It’s factory-remanufactured parts that are so often so poor. As Scoutdude says, there’s massive over-consolidation of parts that really properly do have different characteristics, the parts get abusively cleaned (anticorrosion coating on metal parts gone and not replaced), thrown together from numerous mixmatched originals all jumbled up, poor-quality replacements/consumables, etc.
There’s still a lot of factory-reman out there, but now these are losing ground to the knockoff/copycat parts almost all brought in from China and promoted as “100% New!”. That industry has been pricing factory-reman out of the market. There’s a range of quality, and I am dependably informed that range at least sometimes goes well up into acceptable territory; since they got the hang of metal surface finishes and treatments their bearings and motors and gears and shafts and such don’t self-destruct any more.
I’ve not lately, praise Gladys, bought enough auto parts to have much personal experience, but I do keep pretty close eyes on the aftermarket OE-lookalike headlamps and other vehicle lighting equipment coming out of those parts of the Chinese auto parts industry. I tend to use that as a proxy for other kinds of auto parts. Through that lens (heh): the best of it is getting better, but still not equal to OE, and the worst of it is still godawful.
Are you sure you don’t have the definitions backward?
Rebuilt used to mean just that, rebuilt and any parts they were still within spec regarding wear were reused.
Remanufactured meant that any component they showed ANY wear or deviated from new spec in any way was replaced with a new component.
Certainly that’s how it is in the Porsche world when it comes to engines, and definitely as far as Factory Remanufactured.
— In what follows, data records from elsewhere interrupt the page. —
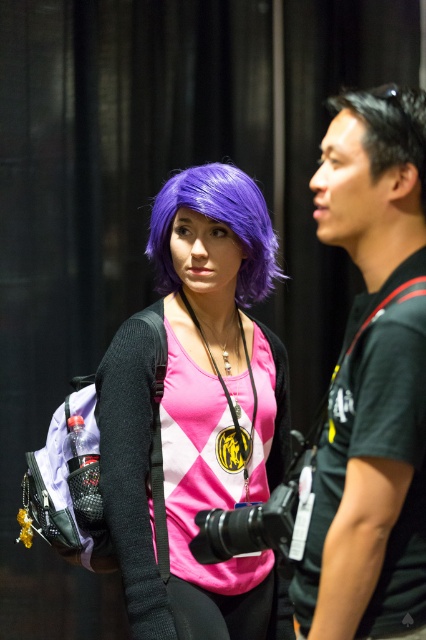 Between point (186, 545) and point (417, 99), which one is positioned in front?

Point (417, 99)

How far apart are purple matte wig at center and black shiny hair at upper right?

purple matte wig at center and black shiny hair at upper right are 30.86 inches apart from each other.

Who is more distant from viewer, (181, 241) or (385, 104)?

Point (181, 241)

This screenshot has height=640, width=426. What are the coordinates of `purple matte wig at center` in the screenshot? It's located at (198, 412).

Is the position of black matte shirt at right more distant than that of black shiny hair at upper right?

No, black matte shirt at right is closer to the viewer.

Who is more forward, (417, 163) or (422, 180)?

Positioned in front is point (417, 163).

From the picture: Who is more forward, (350,161) or (396,145)?

Positioned in front is point (396,145).

You are a GUI agent. You are given a task and a screenshot of the screen. Output one action in this format:
    pyautogui.click(x=<x>, y=<y>)
    Task: Click on the black matte shirt at right
    
    Given the screenshot: What is the action you would take?
    pyautogui.click(x=371, y=380)

Can you confirm if black matte shirt at right is wider than purple synthetic wig at center?

Incorrect, black matte shirt at right's width does not surpass purple synthetic wig at center's.

Who is positioned more to the right, black matte shirt at right or purple synthetic wig at center?

From the viewer's perspective, black matte shirt at right appears more on the right side.

Who is more distant from viewer, [423,445] or [161,234]?

The point [161,234] is more distant.

Find the location of `black matte shirt at right`. black matte shirt at right is located at coordinates (371, 380). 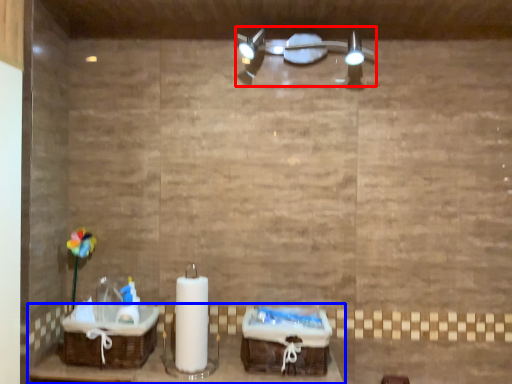 Question: Which point is closer to the camera, light fixture (highlighted by a red box) or furniture (highlighted by a blue box)?

Choices:
 (A) light fixture
 (B) furniture

Answer: (B) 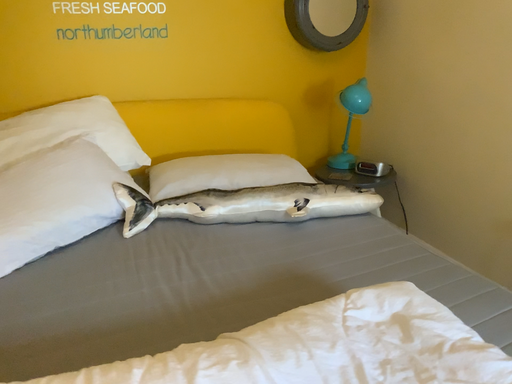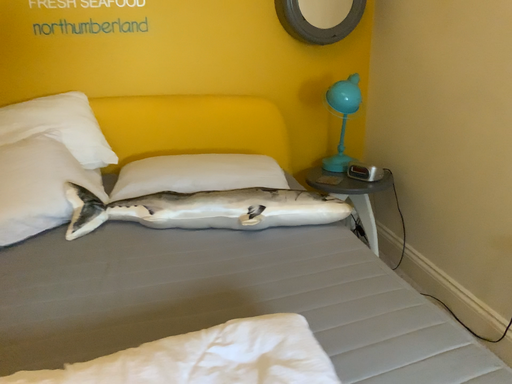 Question: How did the camera likely rotate when shooting the video?

Choices:
 (A) rotated right
 (B) rotated left

Answer: (B) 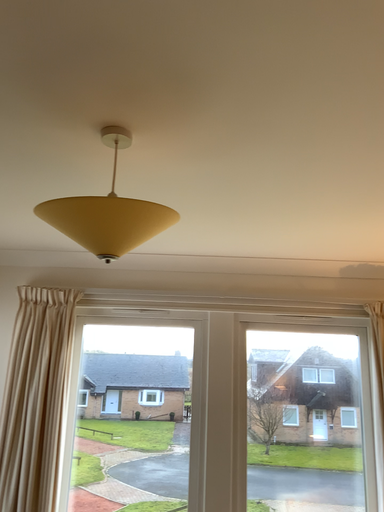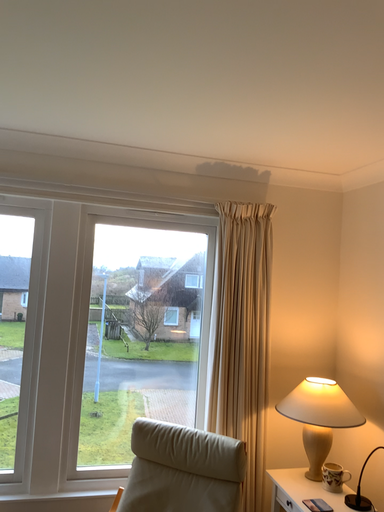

Buy a factory reman engine and you pretty much have a new one, with maybe the case being reused.
I’m quite sure I don’t have the definitions backward, but it doesn’t much matter how right I might be (hover your mouse over what you find at the link, for the second caption), because squishy terminology is endemic to many sectors of the auto-enthusiast world. People call an air cleaner the “breather” (wrong), people talk about “RHD” and “LHD” headlamps (wrong), and people have a variety of definitions, many of which conflict with each other and with fact, for things like “rebuilt” and “remanufactured” parts.
“Build” = a worker or small group of workers constructing one of something on a workbench.
“Rebuild” = do that same thing, but start with an already-assembled part.
“Manufacture” = a production line in a factory constructing many of something.
“Remanufacture” = do that same thing, but start with a barrel of already-assembled parts.
Outfits like Jasper have upped the game, but factory-reman engines in general have had a bad reputation for many years (Smokey Yunick had salty words about them in many a Popular Science “Say Smokey…” column, for example).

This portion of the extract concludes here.